The Erdős-Faudree Problems and the Isolate-Free Core
math.CO
/ Authors
/ Abstract
In 1981, Erdős and Faudree asked whether there exists an infinite family of graphs $G_N$ on $N$ vertices with $Δ(G_N)<N-1$ and $\sri(G_N)=1$, and whether every family with $|V(G_N)|=N$ and $Δ(G_N)<c$ for some fixed constant $c$ must satisfy $\sri(G_N)\to 0$. We show first that the literal forms of the two questions are controlled entirely by isolated vertices: for every nonempty graph $G$, the whole sequence $\bigl(\sr(tK_2,G)\bigr)_{t\ge 1}$ depends only on the isolate-free core $\core(G)$. Consequently, Problem 1 has a positive answer and Problem~2 has a negative answer in exactly their original form. We then turn to the genuine content behind the two problems.
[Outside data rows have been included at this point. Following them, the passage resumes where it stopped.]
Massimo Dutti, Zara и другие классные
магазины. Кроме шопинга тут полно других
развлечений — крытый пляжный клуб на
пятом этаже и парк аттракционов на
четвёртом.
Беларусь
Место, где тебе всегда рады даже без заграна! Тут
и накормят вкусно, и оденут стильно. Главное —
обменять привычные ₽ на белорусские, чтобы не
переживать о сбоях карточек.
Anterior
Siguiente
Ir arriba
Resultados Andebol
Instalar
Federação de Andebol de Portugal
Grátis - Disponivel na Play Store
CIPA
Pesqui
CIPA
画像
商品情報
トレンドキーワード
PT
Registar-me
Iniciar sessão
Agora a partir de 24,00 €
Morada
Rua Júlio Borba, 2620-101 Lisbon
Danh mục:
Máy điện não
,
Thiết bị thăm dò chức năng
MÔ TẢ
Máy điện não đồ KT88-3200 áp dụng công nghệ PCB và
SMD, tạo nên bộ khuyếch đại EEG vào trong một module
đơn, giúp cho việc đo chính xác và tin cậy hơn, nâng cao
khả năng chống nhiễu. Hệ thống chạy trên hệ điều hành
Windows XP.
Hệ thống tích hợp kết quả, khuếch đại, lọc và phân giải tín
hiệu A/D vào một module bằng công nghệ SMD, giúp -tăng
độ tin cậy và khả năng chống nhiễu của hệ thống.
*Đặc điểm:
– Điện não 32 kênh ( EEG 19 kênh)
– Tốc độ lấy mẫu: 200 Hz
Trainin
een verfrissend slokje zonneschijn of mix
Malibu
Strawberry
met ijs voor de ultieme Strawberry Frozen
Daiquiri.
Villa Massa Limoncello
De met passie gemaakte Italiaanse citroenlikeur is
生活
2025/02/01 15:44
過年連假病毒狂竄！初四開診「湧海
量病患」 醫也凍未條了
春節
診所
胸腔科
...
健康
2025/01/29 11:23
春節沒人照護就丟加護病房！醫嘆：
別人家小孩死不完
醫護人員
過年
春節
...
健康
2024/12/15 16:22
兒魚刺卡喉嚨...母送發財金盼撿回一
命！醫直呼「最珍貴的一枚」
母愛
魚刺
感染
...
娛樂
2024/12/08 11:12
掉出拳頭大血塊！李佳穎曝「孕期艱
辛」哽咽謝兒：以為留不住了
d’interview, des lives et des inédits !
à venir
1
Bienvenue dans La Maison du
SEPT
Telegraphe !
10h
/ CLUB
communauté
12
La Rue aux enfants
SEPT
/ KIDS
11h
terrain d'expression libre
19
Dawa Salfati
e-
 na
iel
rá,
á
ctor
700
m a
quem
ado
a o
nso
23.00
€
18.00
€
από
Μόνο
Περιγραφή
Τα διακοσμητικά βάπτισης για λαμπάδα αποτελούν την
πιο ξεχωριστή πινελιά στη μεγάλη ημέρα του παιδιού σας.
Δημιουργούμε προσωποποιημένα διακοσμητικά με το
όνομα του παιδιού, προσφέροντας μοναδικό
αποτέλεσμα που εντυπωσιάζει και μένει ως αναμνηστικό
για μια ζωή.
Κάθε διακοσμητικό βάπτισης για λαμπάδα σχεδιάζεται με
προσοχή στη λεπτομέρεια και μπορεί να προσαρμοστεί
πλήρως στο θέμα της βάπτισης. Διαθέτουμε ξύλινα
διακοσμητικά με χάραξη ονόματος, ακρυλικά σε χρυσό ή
For Problem 1 we study connected graphs and prove a complete limit theorem: for every $α\in[0,1]$ there exists a family of connected bipartite graphs $G_N$ with $|V(G_N)|=N$ and $\sri(G_N)\toα$; in particular there are connected graphs with $Δ(G_N)=N-2$ and $\sri(G_N)\to 1$. For Problem~2 we prove a strengthened positive statement: if $Δ(G_N)<c$ for a fixed constant $c$ and the isolate-free core of $G_N$ has order tending to infinity, then $\sri(G_N)\to 0$. In particular every connected bounded-degree family satisfies $\sri(G_N)\to 0$. Thus the original Erdős-Faudree questions are resolved in their literal form, and the mechanism behind their connected and disconnected behavior is identified precisely.